Jusqu’ici, toutes les paroles que nous avons entendues au sujet de Marie-Madeleine, ne lui ont point été adressées directement. Mais pour la première fois, à la porte de son tombeau, à l’aube de sa résurrection, Jésus parle directement à Marie ; et il lui parle pour ne plus reprendre l’entretien que dans la région inaccessible où le portera son ascension. C’est le couronnement, l’adieu, la page où Madeleine va disparaître de l’Évangile et entrer pour le reste de sa vie, dans les sombres avenues de l’histoire. Baisons donc avec amour ces dernières paroles tombées des lèvres du Christ dans l’âme de son amie, étudions-les pour le plaisir de notre foi et le charme de notre pèlerinage inachevé.
“Femme, pourquoi pleurez-vous ? ”. Il ne le lui avait point dit cela, lorsqu’au jour de sa conversion elle pleurait à ses pieds. Maintenant l’heure des larmes est passée ; la pénitence, la croix, le tombeau, tout a disparu dans les splendeurs triomphales de la résurrection. Marie n’a plus à pleurer que ces larmes qui sont éternelles dans le cœur des saints, parce que c’est Dieu qui les cause, et l’extase qui les répand.
“Qui cherchez-vous ? ”. Il n’y a plus rien à chercher, Marie, vous avez trouvé Celui que vous ne perdrez plus. Vous ne le verrez plus sur la croix entre les mains de la mort. Vous n’irez plus à son tombeau pour l’y embaumer dans les parfums de la charité. Séparés un moment, vous vous êtes rejoints dans le lieu où il n’y a plus d’espace, plus de barrière, plus d’ombre, plus rien de ce qui empêche l’union et l’unité. Vous êtes un comme il le souhaitait, un comme vous l’espériez, un comme l’est Dieu dans son Fils, au fond de cette essence que vous habitez par la grâce et que vous habiterez un jour par la gloire.
“Marie !” Hélas ! Que notre nom est doux dans la bouche d’un ami, et comme il va loin au fond douloureux de notre être ! Et si c’était Dieu qui le prononçât à voix basse, si c’était Dieu mort pour nous, ressuscité pour nous, qui nous appelât par notre nom, quel écho ne remuerait-il pas dans les infinies profondeurs de notre misère ! Marie-Madeleine entendit tout dans son nom. Elle entendit le mystère de la résurrection qu’elle ne comprenait pas ; elle y entendit l’amour de son Sauveur, et dans cet amour elle le reconnut. “Maître !”, répondit-elle. Un mot lui suffit, comme un mot avait suffi au Fils de Dieu. Plus les âmes s’aiment, plus leur langage est court.
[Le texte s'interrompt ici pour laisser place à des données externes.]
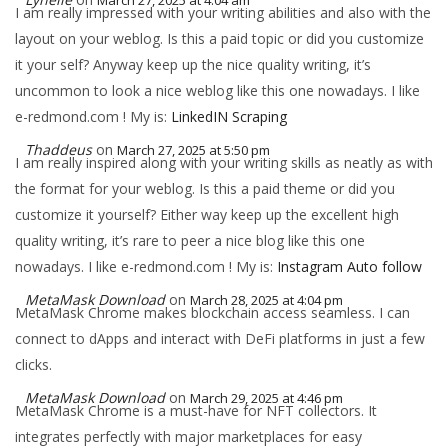
March 27, 2025 at 4:04 am
I am really impressed with your writing abilities and also with the
layout on your weblog. Is this a paid topic or did you customize
it your self? Anyway keep up the nice quality writing, it’s
uncommon to look a nice weblog like this one nowadays. I like
e-redmond.com ! My is:
LinkedIN Scraping
Thaddeus
on
March 27, 2025 at 5:50 pm
I am really inspired along with your writing skills as neatly as with
the format for your weblog. Is this a paid theme or did you
customize it yourself? Either way keep up the excellent high
quality writing, it’s rare to peer a nice blog like this one
nowadays. I like e-redmond.com ! My is:
Instagram Auto follow
MetaMask Download
on
March 28, 2025 at 4:04 pm
MetaMask Chrome makes blockchain access seamless. I can
connect to dApps and interact with DeFi platforms in just a few
clicks.
MetaMask Download
on
March 29, 2025 at 4:46 pm
MetaMask Chrome is a must-have for NFT collectors. It
integrates perfectly with major marketplaces for easy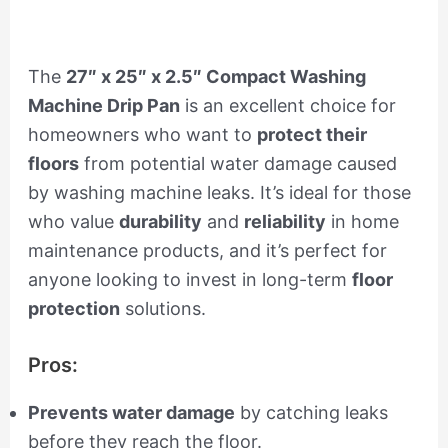
The
27″ x 25″ x 2.5″ Compact Washing
Machine Drip Pan
is an excellent choice for
homeowners who want to
protect their
floors
from potential water damage caused
by washing machine leaks. It’s ideal for those
who value
durability
and
reliability
in home
maintenance products, and it’s perfect for
anyone looking to invest in long-term
floor
protection
solutions.
Pros:
Prevents water damage
by catching leaks
before they reach the floor.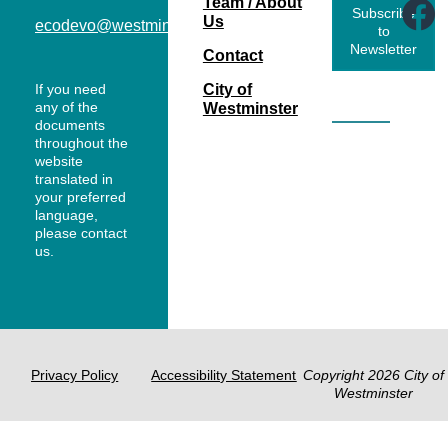
Team / About
Subscribe
Us
ecodevo@westminsterco.gov
to
Newsletter
Contact
If you need
City of
any of the
Westminster
documents
throughout the
website
translated in
your preferred
language,
please contact
us.
Privacy Policy
Accessibility Statement
Copyright 2026 City of
Westminster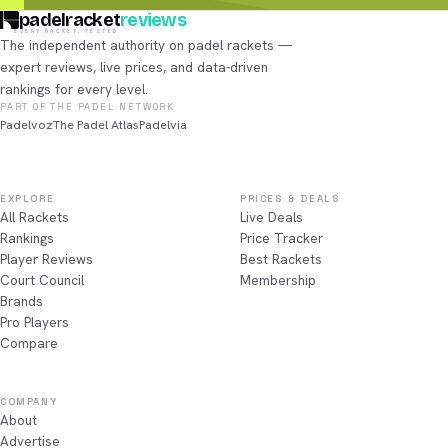
padelracket
reviews
EVERY RACKET, TESTED
The independent authority on padel rackets —
expert reviews, live prices, and data-driven
rankings for every level.
PART OF THE PADEL NETWORK
Padelvoz
The Padel Atlas
Padelvia
EXPLORE
PRICES & DEALS
All Rackets
Live Deals
Rankings
Price Tracker
Player Reviews
Best Rackets
Court Council
Membership
Brands
Pro Players
Compare
COMPANY
About
Advertise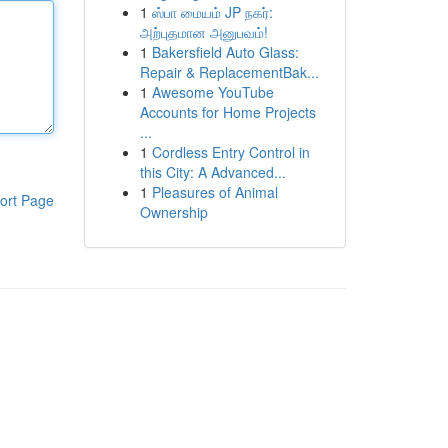
1
ஸ்பா மையம் JP நகர்:
அற்புதமான அனுபவம்!
1
Bakersfield Auto Glass:
Repair & ReplacementBak...
1
Awesome YouTube
Accounts for Home Projects
...
1
Cordless Entry Control in
this City: A Advanced...
1
Pleasures of Animal
ort Page
Ownership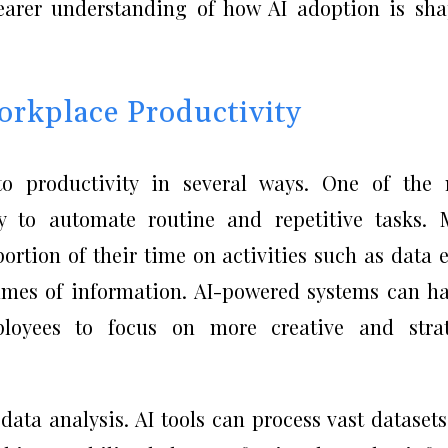
clearer understanding of how AI adoption is sh
rkplace Productivity
s to productivity in several ways. One of the
ty to automate routine and repetitive tasks.
ortion of their time on activities such as data e
lumes of information. AI-powered systems can h
ployees to focus on more creative and strat
 data analysis. AI tools can process vast dataset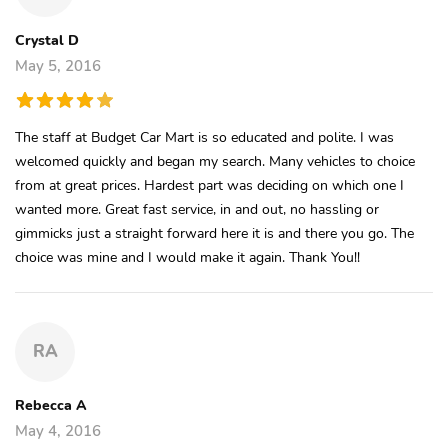
Crystal D
May 5, 2016
The staff at Budget Car Mart is so educated and polite. I was
welcomed quickly and began my search. Many vehicles to choice
from at great prices. Hardest part was deciding on which one I
wanted more. Great fast service, in and out, no hassling or
gimmicks just a straight forward here it is and there you go. The
choice was mine and I would make it again. Thank You!!
RA
Rebecca A
May 4, 2016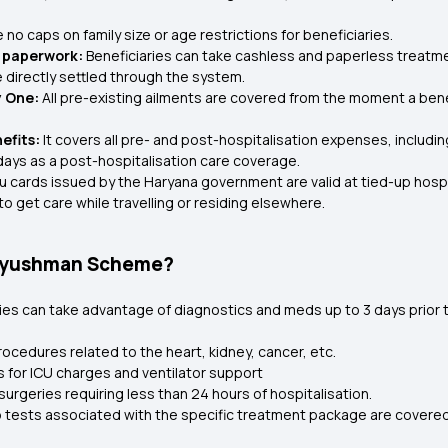
no caps on family size or age restrictions for beneficiaries.
l paperwork:
Beneficiaries can take cashless and paperless treatm
e directly settled through the system.
y One:
All pre-existing ailments are covered from the moment a bene
efits:
It covers all pre- and post-hospitalisation expenses, includ
days as a post-hospitalisation care coverage.
cards issued by the Haryana government are valid at tied-up hospita
o get care while travelling or residing elsewhere.
u Ayushman Scheme?
ries can take advantage of diagnostics and meds up to 3 days prior 
rocedures related to the heart, kidney, cancer, etc.
for ICU charges and ventilator support
urgeries requiring less than 24 hours of hospitalisation.
lab tests associated with the specific treatment package are cove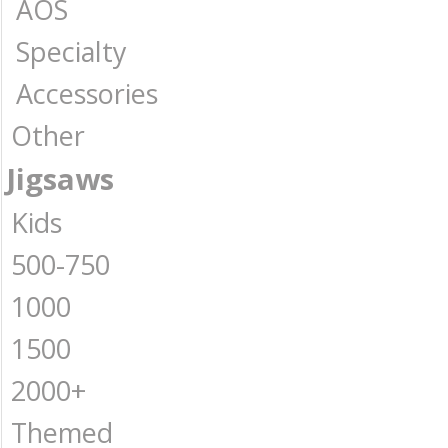
AOS
Specialty
Accessories
Other
Jigsaws
Kids
500-750
1000
1500
2000+
Themed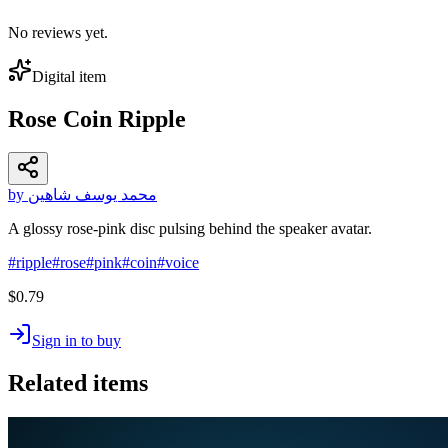
No reviews yet.
Digital item
Rose Coin Ripple
by محمد يوسف شاهين
A glossy rose-pink disc pulsing behind the speaker avatar.
#
ripple
#
rose
#
pink
#
coin
#
voice
$0.79
Sign in to buy
Related items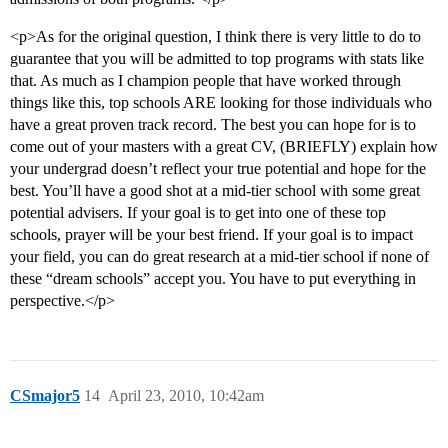
<p>As for the original question, I think there is very little to do to
guarantee that you will be admitted to top programs with stats like
that. As much as I champion people that have worked through
things like this, top schools ARE looking for those individuals who
have a great proven track record. The best you can hope for is to
come out of your masters with a great CV, (BRIEFLY) explain how
your undergrad doesn’t reflect your true potential and hope for the
best. You’ll have a good shot at a mid-tier school with some great
potential advisers. If your goal is to get into one of these top
schools, prayer will be your best friend. If your goal is to impact
your field, you can do great research at a mid-tier school if none of
these “dream schools” accept you. You have to put everything in
perspective.</p>
CSmajor5
14
April 23, 2010, 10:42am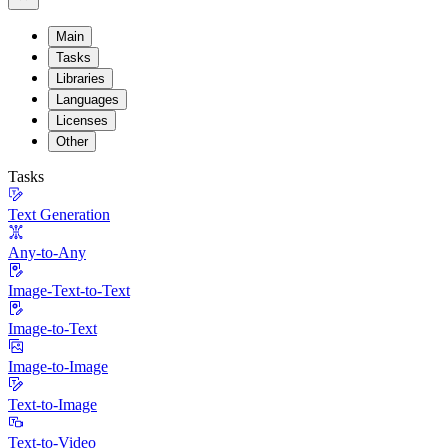
Main
Tasks
Libraries
Languages
Licenses
Other
Tasks
Text Generation
Any-to-Any
Image-Text-to-Text
Image-to-Text
Image-to-Image
Text-to-Image
Text-to-Video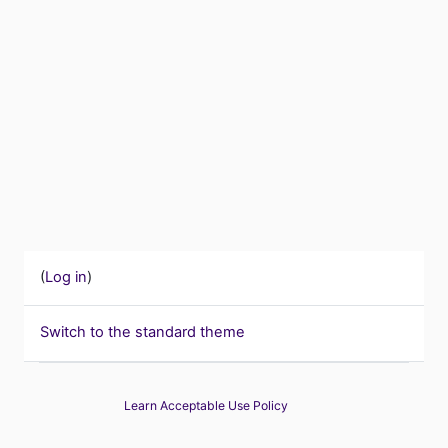
(
Log in
)
Switch to the standard theme
Learn Acceptable Use Policy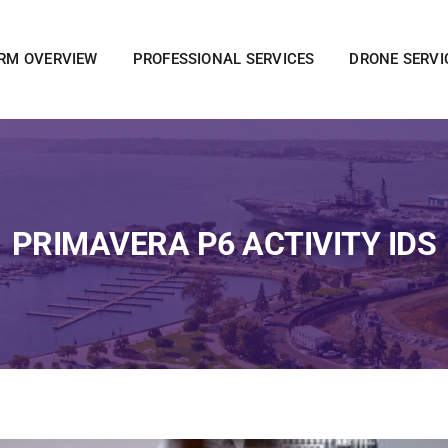
IRM OVERVIEW
PROFESSIONAL SERVICES
DRONE SERVI
PRIMAVERA P6 ACTIVITY IDS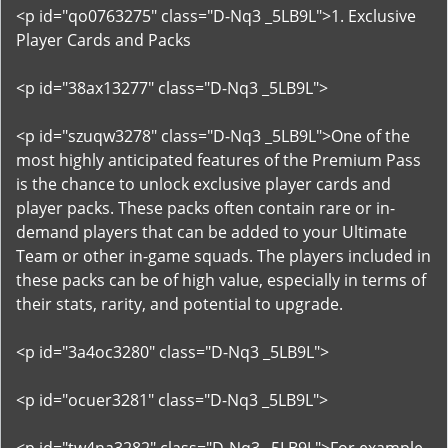
<p id="qo0763275" class="D-Nq3 _5LB9L">1. Exclusive
Player Cards and Packs
<p id="38ax13277" class="D-Nq3 _5LB9L">
<p id="szuqw3278" class="D-Nq3 _5LB9L">One of the
most highly anticipated features of the Premium Pass
is the chance to unlock exclusive player cards and
player packs. These packs often contain rare or in-
demand players that can be added to your Ultimate
Team or other in-game squads. The players included in
these packs can be of high value, especially in terms of
their stats, rarity, and potential to upgrade.
<p id="3a4oc3280" class="D-Nq3 _5LB9L">
<p id="ocuer3281" class="D-Nq3 _5LB9L">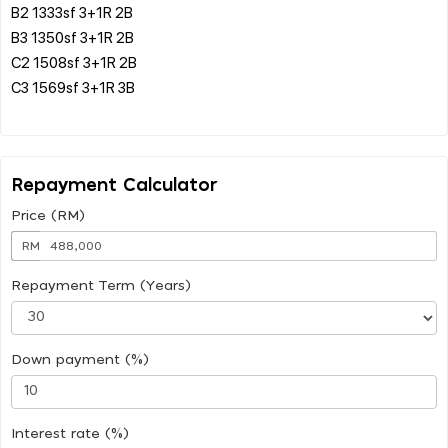
B2 1333sf 3+1R 2B
B3 1350sf 3+1R 2B
C2 1508sf 3+1R 2B
C3 1569sf 3+1R 3B
Repayment Calculator
Price (RM)
RM
Repayment Term (Years)
Down payment (%)
Interest rate (%)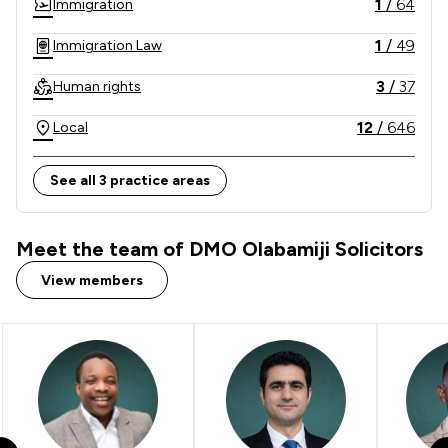
1
/
64
Immigration
1
/
49
Immigration Law
3
/
37
Human rights
12
/
646
Local
See all 3 practice areas
Meet the team of DMO Olabamiji Solicitors
View members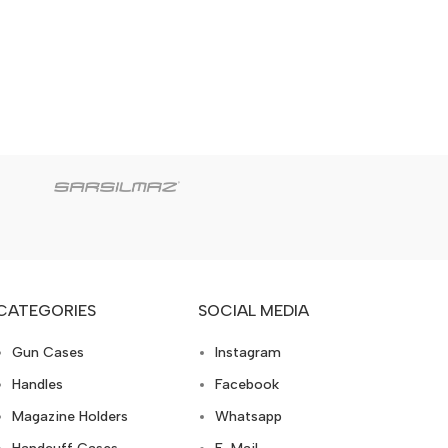
CATEGORIES
SOCIAL MEDIA
Gun Cases
Instagram
Handles
Facebook
Magazine Holders
Whatsapp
“Va trouver mes frères et dis-leur : Je monte vers mon Père et votre Père, vers mon Dieu et votre Dieu”. C’est le dernier mot du Sauveur à Marie-Madeleine, et ce mot lui donne, de préférence à tous, la révélation du mystère qui va clore le passage du Fils de Dieu parmi nous et l’œuvre de notre rédemption. Apôtre de l’ascension près des apôtres eux-mêmes, Madeleine en conservera le caractère tout le reste de sa vie, et nous la verrons tendre au Christ disparu dans les nuées, par des élévations qui ne nous surprendront point, car nous croyons aux merveilles de la charité qui aspire, comme nous croyons aux merveilles de la charité qui descend.